Si Claire Malroux intitule son journal « traces, sillons », ce n’est pas un hasard. En chasseresse méticuleuse, elle enregistre les signaux en provenance du passé que lui inspire son quotidien, point de départ de sa pensée. « 5 janvier. Encore un cap de passé, mais je suis incapable d’en envisager d’autres. Dans mon esprit, ce ne sont qu’images de chutes et de disparitions. » Peu avant, une chute, en effet, lui a démis l’épaule : « Décéder implique (donc) un mouvement plus doux qu’une chute. Tombe-t-on ou s’en va-t-on dans la tombe ? » Elle parvient à inscrire ses propos dans le cours des journées, sans être sentencieuse, refusant l’abstraction et la solennité, à la manière de Ponge, qu’elle cite, désaffublant la poésie.

« Entre la bête et l’ange, (l’homme) flotte, invinciblement attiré par les deux abîmes. Pesanteur et grâce. » Choisissons mot profondeur au lieu de pesanteur, conservons grâce : les deux mots nous conviennent pour condenser notre lecture et caractériser le livre.
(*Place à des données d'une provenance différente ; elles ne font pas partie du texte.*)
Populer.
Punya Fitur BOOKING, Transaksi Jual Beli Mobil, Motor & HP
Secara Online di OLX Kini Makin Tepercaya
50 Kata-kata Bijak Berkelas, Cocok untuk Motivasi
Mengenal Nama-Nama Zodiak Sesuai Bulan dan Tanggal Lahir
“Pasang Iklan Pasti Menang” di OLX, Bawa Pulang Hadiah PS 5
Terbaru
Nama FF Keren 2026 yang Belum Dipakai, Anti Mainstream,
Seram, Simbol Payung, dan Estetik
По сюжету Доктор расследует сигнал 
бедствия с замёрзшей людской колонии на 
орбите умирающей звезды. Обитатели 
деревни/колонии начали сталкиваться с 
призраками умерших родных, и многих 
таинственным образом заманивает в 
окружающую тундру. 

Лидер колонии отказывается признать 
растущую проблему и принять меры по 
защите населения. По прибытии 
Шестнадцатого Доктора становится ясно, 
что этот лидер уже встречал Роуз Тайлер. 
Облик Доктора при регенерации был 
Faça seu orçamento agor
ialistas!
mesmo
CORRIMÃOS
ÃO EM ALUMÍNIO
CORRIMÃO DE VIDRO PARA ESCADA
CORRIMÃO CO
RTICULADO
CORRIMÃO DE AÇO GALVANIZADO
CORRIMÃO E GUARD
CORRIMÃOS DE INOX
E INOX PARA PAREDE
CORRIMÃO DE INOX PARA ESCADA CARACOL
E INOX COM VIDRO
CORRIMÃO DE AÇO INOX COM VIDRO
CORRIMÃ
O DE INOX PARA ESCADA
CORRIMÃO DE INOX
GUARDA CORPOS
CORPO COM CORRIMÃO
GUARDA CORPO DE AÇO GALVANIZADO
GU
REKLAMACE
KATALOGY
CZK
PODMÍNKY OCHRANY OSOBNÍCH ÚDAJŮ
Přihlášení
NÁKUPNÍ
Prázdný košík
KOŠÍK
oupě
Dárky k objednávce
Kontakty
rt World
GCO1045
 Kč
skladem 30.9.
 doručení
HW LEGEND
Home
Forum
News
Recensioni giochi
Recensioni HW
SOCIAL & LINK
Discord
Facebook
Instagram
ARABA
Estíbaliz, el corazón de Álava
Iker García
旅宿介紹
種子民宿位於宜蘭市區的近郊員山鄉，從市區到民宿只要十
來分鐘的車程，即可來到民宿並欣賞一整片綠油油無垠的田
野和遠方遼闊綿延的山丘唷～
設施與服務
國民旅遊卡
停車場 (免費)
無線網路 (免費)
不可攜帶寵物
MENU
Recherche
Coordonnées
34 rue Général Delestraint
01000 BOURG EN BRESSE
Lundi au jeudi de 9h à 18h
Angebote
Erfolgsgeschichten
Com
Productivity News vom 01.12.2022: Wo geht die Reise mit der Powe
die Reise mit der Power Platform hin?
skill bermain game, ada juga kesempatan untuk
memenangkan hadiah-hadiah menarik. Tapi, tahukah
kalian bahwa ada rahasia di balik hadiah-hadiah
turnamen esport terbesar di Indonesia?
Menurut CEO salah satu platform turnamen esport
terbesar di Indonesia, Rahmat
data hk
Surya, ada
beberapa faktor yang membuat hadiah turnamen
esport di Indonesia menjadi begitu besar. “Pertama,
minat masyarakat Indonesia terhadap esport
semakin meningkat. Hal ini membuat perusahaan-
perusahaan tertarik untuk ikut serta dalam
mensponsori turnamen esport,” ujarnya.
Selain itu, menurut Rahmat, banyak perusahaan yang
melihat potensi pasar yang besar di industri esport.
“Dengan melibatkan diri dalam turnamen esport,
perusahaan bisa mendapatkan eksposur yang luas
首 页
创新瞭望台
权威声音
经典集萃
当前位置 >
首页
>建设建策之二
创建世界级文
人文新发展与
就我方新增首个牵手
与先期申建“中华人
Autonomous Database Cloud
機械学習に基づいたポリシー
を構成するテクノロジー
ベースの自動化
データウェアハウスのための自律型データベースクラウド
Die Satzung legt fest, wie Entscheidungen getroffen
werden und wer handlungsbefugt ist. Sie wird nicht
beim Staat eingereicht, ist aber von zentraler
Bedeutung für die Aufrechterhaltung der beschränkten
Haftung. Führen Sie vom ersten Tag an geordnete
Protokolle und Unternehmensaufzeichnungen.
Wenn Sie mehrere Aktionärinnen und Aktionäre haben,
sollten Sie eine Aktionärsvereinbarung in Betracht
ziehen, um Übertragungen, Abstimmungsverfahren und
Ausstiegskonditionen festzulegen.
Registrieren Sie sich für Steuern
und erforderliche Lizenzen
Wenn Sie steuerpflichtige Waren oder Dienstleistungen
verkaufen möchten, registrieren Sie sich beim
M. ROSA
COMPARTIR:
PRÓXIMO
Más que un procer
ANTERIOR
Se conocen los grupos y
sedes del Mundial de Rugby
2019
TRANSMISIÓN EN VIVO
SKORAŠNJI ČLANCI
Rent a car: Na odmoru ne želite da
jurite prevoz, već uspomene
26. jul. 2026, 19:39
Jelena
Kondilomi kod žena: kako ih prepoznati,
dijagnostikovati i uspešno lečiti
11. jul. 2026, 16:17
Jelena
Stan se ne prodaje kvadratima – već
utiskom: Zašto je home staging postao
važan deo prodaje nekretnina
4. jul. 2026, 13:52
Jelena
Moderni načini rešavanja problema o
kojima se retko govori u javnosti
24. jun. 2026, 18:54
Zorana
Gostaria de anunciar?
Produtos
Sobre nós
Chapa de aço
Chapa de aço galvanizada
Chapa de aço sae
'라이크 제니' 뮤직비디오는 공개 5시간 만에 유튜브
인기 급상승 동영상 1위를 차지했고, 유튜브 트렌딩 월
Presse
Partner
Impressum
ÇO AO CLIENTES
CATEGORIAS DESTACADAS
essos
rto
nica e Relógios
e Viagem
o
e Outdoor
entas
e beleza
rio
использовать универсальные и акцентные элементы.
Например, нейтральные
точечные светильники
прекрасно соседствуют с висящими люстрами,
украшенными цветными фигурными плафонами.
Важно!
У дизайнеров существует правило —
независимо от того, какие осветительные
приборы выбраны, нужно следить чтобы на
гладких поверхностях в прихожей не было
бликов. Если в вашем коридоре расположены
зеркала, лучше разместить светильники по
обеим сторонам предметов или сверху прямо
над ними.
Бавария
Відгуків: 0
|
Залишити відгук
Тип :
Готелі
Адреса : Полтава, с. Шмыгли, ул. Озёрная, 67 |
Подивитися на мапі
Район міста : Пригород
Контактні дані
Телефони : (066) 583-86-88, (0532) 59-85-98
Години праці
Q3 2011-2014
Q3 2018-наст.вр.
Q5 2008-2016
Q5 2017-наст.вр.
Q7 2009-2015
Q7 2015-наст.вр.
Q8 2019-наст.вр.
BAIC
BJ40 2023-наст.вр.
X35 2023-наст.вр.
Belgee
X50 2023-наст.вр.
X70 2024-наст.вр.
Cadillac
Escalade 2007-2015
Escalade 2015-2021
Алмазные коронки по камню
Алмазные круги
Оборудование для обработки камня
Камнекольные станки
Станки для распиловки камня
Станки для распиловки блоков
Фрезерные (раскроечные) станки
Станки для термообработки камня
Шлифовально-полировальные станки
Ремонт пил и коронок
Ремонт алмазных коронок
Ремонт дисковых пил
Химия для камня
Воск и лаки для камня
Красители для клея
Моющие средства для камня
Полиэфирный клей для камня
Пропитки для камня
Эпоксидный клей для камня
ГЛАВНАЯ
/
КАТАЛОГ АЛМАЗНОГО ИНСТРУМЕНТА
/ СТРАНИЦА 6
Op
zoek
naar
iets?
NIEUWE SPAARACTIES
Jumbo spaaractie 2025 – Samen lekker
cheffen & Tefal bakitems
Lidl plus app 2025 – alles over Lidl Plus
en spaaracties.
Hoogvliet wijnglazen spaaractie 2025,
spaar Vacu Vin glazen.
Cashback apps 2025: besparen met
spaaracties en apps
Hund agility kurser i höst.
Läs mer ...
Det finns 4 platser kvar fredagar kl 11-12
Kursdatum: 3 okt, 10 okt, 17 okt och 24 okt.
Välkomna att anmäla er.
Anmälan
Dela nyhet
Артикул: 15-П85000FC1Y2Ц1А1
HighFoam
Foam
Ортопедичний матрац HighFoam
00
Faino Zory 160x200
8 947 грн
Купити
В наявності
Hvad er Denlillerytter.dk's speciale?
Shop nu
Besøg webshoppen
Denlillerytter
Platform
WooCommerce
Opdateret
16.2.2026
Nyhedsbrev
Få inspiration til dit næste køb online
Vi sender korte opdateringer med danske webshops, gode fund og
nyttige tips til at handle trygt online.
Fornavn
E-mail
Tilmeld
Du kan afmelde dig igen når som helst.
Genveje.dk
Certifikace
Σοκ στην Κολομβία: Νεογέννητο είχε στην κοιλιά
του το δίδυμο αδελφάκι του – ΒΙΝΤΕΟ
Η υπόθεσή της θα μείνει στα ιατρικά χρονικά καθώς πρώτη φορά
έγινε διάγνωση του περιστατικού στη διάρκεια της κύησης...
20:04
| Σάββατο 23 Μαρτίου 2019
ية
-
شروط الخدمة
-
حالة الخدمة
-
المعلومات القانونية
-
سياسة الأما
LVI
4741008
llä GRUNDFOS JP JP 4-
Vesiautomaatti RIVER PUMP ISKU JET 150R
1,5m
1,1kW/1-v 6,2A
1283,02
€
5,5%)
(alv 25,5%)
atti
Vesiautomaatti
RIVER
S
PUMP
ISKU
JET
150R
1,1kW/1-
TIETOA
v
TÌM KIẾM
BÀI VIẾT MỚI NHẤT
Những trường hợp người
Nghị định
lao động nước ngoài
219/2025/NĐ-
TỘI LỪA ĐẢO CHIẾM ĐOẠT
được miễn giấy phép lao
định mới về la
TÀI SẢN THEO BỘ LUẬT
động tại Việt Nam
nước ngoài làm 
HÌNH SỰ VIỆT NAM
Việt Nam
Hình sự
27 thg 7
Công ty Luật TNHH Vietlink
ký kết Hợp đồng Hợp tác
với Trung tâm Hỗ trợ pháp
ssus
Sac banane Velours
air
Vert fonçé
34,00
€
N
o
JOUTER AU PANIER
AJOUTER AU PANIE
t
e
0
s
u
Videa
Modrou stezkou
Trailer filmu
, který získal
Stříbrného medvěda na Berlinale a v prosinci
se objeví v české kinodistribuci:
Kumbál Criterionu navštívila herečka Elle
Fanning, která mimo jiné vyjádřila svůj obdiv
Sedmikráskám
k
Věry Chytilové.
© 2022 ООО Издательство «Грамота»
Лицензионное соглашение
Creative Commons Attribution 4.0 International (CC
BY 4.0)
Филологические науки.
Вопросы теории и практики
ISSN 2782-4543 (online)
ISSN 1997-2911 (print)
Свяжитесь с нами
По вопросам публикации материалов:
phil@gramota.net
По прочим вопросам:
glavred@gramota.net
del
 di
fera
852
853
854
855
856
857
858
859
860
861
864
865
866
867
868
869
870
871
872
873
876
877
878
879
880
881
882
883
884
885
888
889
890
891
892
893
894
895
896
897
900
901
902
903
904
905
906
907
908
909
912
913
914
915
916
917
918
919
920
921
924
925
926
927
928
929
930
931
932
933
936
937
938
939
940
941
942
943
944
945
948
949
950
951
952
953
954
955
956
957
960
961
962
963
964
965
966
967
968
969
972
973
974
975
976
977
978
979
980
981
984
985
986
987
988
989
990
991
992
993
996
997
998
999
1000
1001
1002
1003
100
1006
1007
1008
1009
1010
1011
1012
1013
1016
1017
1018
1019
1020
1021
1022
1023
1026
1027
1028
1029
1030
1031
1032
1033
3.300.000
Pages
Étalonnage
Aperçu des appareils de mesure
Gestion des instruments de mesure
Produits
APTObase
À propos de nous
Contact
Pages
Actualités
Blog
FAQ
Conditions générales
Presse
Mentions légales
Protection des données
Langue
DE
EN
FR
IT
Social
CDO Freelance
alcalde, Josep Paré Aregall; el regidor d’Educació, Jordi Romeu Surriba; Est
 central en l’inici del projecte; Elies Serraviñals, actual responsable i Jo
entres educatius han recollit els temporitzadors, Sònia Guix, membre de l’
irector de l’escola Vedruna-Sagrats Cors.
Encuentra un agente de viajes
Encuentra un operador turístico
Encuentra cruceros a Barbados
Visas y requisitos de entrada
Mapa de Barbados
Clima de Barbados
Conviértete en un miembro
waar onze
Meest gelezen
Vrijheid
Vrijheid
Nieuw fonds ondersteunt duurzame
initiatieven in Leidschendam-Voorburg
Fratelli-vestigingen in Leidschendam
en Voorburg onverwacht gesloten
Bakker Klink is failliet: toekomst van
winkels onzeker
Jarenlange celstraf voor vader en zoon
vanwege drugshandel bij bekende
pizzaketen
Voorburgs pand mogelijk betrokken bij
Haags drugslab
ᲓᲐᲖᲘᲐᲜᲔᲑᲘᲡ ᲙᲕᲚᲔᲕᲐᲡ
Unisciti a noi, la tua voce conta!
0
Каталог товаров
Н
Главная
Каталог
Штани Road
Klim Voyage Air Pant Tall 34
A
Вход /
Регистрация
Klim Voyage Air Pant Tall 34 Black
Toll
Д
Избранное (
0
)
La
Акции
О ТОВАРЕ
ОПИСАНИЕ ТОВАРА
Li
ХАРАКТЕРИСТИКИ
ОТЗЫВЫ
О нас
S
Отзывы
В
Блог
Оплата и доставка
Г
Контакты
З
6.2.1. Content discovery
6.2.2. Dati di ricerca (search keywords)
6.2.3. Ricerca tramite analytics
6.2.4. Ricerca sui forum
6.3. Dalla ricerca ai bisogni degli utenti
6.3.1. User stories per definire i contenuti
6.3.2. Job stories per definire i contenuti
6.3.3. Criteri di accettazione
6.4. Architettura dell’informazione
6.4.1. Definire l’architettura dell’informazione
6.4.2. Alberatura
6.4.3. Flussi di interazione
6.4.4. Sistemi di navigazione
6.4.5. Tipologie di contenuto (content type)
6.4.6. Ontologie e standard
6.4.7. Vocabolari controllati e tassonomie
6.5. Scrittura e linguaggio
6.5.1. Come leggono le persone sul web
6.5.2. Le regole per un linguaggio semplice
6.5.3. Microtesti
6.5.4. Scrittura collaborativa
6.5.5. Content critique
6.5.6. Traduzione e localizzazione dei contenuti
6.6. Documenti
Claire Malroux est la traductrice bien connue d’Emily Dickinson, mais aussi de Wallace Stevens, Derek Walcott, et d’autres… Également poète, elle inaugure ici une manière, nouvelle pour elle, d’écrire, où cohabitent avec bonheur des considérations philosophiques, des aveux plus intimes, des poèmes, des lectures et où y fulgure de temps à autre une formule ramassée comme une pierre de prix : « L’absente est l’enfant que je fus, mariée au monde. »

* Le titre de l’article reprend la citation de René Char mise en exergue au livre.